Wash, then halve baby cucumbers lengthways and remove seeds with a teaspoon. Cut into thick strips. Sprinkle generously with salt and set aside for 15 minutes. Rinse under water and pat dry. Pack tightly in sterilised jars with fennel seeds, black peppercorns and fresh dill sprigs. Bring water and white vinegar (half/half ratio) to the boil in a saucepan. Simmer for 2 minutes. Pour enough liquid to cover cucumbers. Seal. Store in a dark cool place for up to six months. Store in the fridge once opened. Slice them into salads or eat on their own.
Chargrill capsicums (or cook under a grill) until charred. Transfer to a bowl and cover with plastic wrap for 10-15 minutes. Discard skin, seeds and membranes. Cut into wide strips and place in sterilised jars. Bring 5 cups water, 1 cup white vinegar, ¼ cup salt and juice of ½ lemon to the boil in a large saucepan. Pour over capsicum. Seal. Store in a dark cool place for up to three months. Once opened, store in fridge. Great with salads.
Wash then cut eggplant into long thin slices. Sprinkle with salt and set aside between sheets of paper towel for one hour.
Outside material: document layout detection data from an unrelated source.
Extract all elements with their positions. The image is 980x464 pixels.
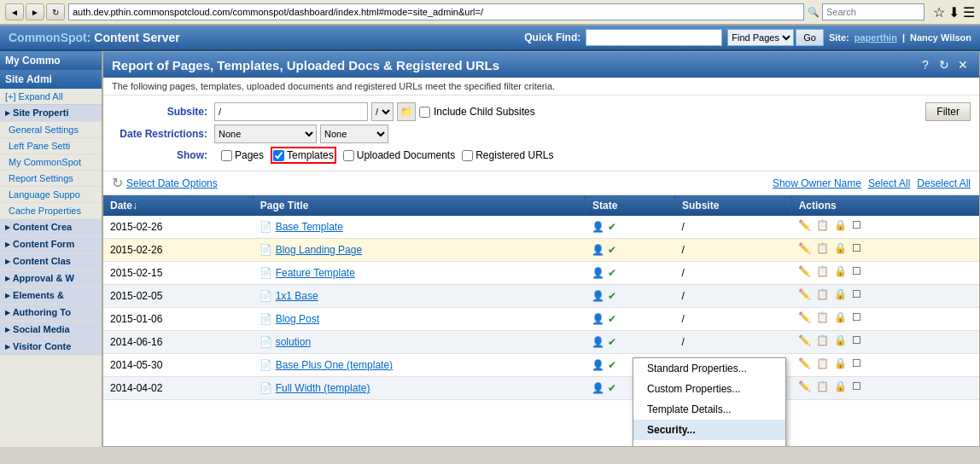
sidebar-item-elements[interactable]: ▸ Elements & xyxy=(0,287,102,304)
bookmark-icon[interactable]: ☆ xyxy=(933,4,945,20)
forward-button[interactable]: ► xyxy=(26,3,44,20)
lock-action-icon[interactable]: 🔒 xyxy=(834,219,849,235)
edit-action-icon[interactable]: ✏️ xyxy=(798,311,814,327)
sidebar-item-content-form[interactable]: ▸ Content Form xyxy=(0,236,102,253)
page-title-link[interactable]: solution xyxy=(276,336,311,348)
edit-action-icon[interactable]: ✏️ xyxy=(798,265,814,281)
site-name-link[interactable]: paperthin xyxy=(855,32,897,43)
sidebar-item-authoring[interactable]: ▸ Authoring To xyxy=(0,304,102,322)
date-cell: 2014-05-30 xyxy=(103,354,253,377)
sidebar-item-approval[interactable]: ▸ Approval & W xyxy=(0,270,102,287)
page-title-link[interactable]: 1x1 Base xyxy=(276,290,318,302)
show-owner-link[interactable]: Show Owner Name xyxy=(773,177,861,189)
checkbox-action[interactable]: ☐ xyxy=(852,242,867,258)
select-date-link[interactable]: Select Date Options xyxy=(126,177,218,189)
col-page-title[interactable]: Page Title xyxy=(253,195,585,216)
include-child-checkbox[interactable] xyxy=(419,107,430,118)
sidebar-item-site-properties[interactable]: ▸ Site Properti xyxy=(0,105,102,122)
checkbox-action[interactable]: ☐ xyxy=(852,219,867,235)
filter-button[interactable]: Filter xyxy=(925,102,971,121)
registered-urls-checkbox[interactable] xyxy=(462,150,473,161)
checkbox-action[interactable]: ☐ xyxy=(852,357,867,373)
copy-action-icon[interactable]: 📋 xyxy=(816,357,831,373)
sidebar-item-content-class[interactable]: ▸ Content Clas xyxy=(0,253,102,270)
page-title-link[interactable]: Blog Landing Page xyxy=(276,244,362,256)
checkbox-action[interactable]: ☐ xyxy=(852,265,867,281)
download-icon[interactable]: ⬇ xyxy=(948,4,960,20)
dialog-close-button[interactable]: ✕ xyxy=(955,57,971,72)
find-pages-select[interactable]: Find Pages xyxy=(727,29,794,46)
page-title-link[interactable]: Base Plus One (template) xyxy=(276,359,393,371)
copy-action-icon[interactable]: 📋 xyxy=(816,265,831,281)
lock-action-icon[interactable]: 🔒 xyxy=(834,334,849,350)
dialog-refresh-button[interactable]: ↻ xyxy=(936,57,952,72)
pages-label: Pages xyxy=(235,149,264,161)
date-restriction-select2[interactable]: None xyxy=(320,125,388,143)
sidebar-item-left-pane[interactable]: Left Pane Setti xyxy=(0,138,102,154)
sidebar-item-content-create[interactable]: ▸ Content Crea xyxy=(0,219,102,236)
subsite-cell: / xyxy=(674,262,791,285)
sidebar-item-report-settings[interactable]: Report Settings xyxy=(0,171,102,187)
page-title-link[interactable]: Blog Post xyxy=(276,313,319,325)
person-state-icon: 👤 xyxy=(592,244,604,256)
subsite-dropdown[interactable]: / xyxy=(371,102,394,121)
page-title-link[interactable]: Base Template xyxy=(276,221,343,233)
lock-action-icon[interactable]: 🔒 xyxy=(834,242,849,258)
templates-checkbox[interactable] xyxy=(273,150,284,161)
lock-action-icon[interactable]: 🔒 xyxy=(834,357,849,373)
edit-action-icon[interactable]: ✏️ xyxy=(798,242,814,258)
pages-checkbox[interactable] xyxy=(221,150,232,161)
lock-action-icon[interactable]: 🔒 xyxy=(834,265,849,281)
copy-action-icon[interactable]: 📋 xyxy=(816,242,831,258)
menu-icon[interactable]: ☰ xyxy=(963,4,975,20)
copy-action-icon[interactable]: 📋 xyxy=(816,311,831,327)
context-menu-security[interactable]: Security... xyxy=(633,420,785,440)
quick-find-input[interactable] xyxy=(586,29,722,46)
table-row: 2015-02-15 📄 Feature Template 👤✔ / ✏️ 📋 … xyxy=(103,262,979,285)
sidebar-item-cache[interactable]: Cache Properties xyxy=(0,203,102,219)
lock-action-icon[interactable]: 🔒 xyxy=(834,288,849,304)
context-menu-template-details[interactable]: Template Details... xyxy=(633,399,785,420)
edit-action-icon[interactable]: ✏️ xyxy=(798,288,814,304)
subsite-browse-button[interactable]: 📁 xyxy=(397,102,416,121)
checkbox-action[interactable]: ☐ xyxy=(852,380,867,396)
edit-action-icon[interactable]: ✏️ xyxy=(798,334,814,350)
edit-action-icon[interactable]: ✏️ xyxy=(798,219,814,235)
context-menu: Standard Properties... Custom Properties… xyxy=(633,357,786,446)
subsite-input[interactable] xyxy=(214,102,368,121)
page-icon: 📄 xyxy=(260,313,272,325)
edit-action-icon[interactable]: ✏️ xyxy=(798,380,814,396)
copy-action-icon[interactable]: 📋 xyxy=(816,288,831,304)
lock-action-icon[interactable]: 🔒 xyxy=(834,311,849,327)
go-button[interactable]: Go xyxy=(796,29,824,46)
checkbox-action[interactable]: ☐ xyxy=(852,334,867,350)
col-date[interactable]: Date↓ xyxy=(103,195,253,216)
url-bar[interactable] xyxy=(68,3,804,20)
deselect-all-link[interactable]: Deselect All xyxy=(917,177,971,189)
sidebar-item-mycs[interactable]: My CommonSpot xyxy=(0,154,102,171)
sidebar-item-general-settings[interactable]: General Settings xyxy=(0,122,102,138)
copy-action-icon[interactable]: 📋 xyxy=(816,380,831,396)
checkbox-action[interactable]: ☐ xyxy=(852,288,867,304)
context-menu-standard-properties[interactable]: Standard Properties... xyxy=(633,358,785,379)
back-button[interactable]: ◄ xyxy=(5,3,24,20)
date-restriction-select1[interactable]: None xyxy=(214,125,317,143)
select-all-link[interactable]: Select All xyxy=(868,177,910,189)
copy-action-icon[interactable]: 📋 xyxy=(816,219,831,235)
refresh-button[interactable]: ↻ xyxy=(46,3,65,20)
context-menu-custom-properties[interactable]: Custom Properties... xyxy=(633,379,785,399)
expand-all-link[interactable]: [+] Expand All xyxy=(0,89,102,105)
context-menu-inheritance-security[interactable]: Inheritance Security... xyxy=(633,440,785,446)
uploaded-docs-checkbox[interactable] xyxy=(343,150,354,161)
sidebar-item-language[interactable]: Language Suppo xyxy=(0,187,102,203)
copy-action-icon[interactable]: 📋 xyxy=(816,334,831,350)
page-title-link[interactable]: Feature Template xyxy=(276,267,355,279)
page-title-link[interactable]: Full Width (template) xyxy=(276,382,370,394)
sidebar-item-visitor[interactable]: ▸ Visitor Conte xyxy=(0,339,102,356)
edit-action-icon[interactable]: ✏️ xyxy=(798,357,814,373)
sidebar-item-social[interactable]: ▸ Social Media xyxy=(0,322,102,339)
lock-action-icon[interactable]: 🔒 xyxy=(834,380,849,396)
help-button[interactable]: ? xyxy=(918,57,933,72)
browser-search-input[interactable] xyxy=(822,3,925,20)
checkbox-action[interactable]: ☐ xyxy=(852,311,867,327)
Bring a saucepan of water and white wine vinegar to the boil (half/half ratio) and add eggplant. Simmer for 5 minutes or until tender. Transfer with tongs to sterilised jars, adding sliced whole garlic bulb, dried oregano, dried chilli flakes (or dried whole chillies) as you go. Top up with olive oil. Seal. Store in a cool, dark place for up to three months. Store in the fridge once opened. Serve with entrees or salads.
TIP: When adding liquid to the jar, use a chopstick to prod the vegies to let any air bubbles out.
With kimchi popping up on edgy burgers, and sauerkraut-making classes being offered at local community centres, preserving food is enjoying a resurgence. But are these fermented friends really good for us?
Fermented foods have been in our diets for thousands of years. The process adds good bacteria, such as probiotics, that have been studied for their health benefits. Here’s what you know:
Pasteurisation: This process kills good bacteria, but commercial pickled or fermented vegies have to be pasteurised, by law. Products sold at growers’ markets may not be pasteurised.
Salt content: Keep in mind that as a preservation tool, fermented and pickled foods often contain high levels of salt or sodium. In some cases you can rinse off the brine before serving.
Mind the sugar: When choosing commercially preserved or canned fruit, check to see if it has added sugar or syrup solution and look for choices that are in water.
- Variety is king: Enjoy pickled and fermented vegetables and preserved fruit but mix it up with plenty of vibrant fresh produce to reap all of Mother Nature’s health benefits.